# Task
Which lines of the data below hold "pounds"? Copy each of them.

─── Data section ───

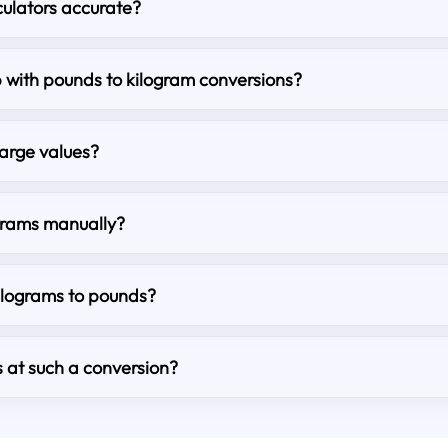
culators accurate?
lp with pounds to kilogram conversions?
large values?
grams manually?
kilograms to pounds?
s at such a conversion?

───

# Written answer
lp with pounds to kilogram conversions?
kilograms to pounds?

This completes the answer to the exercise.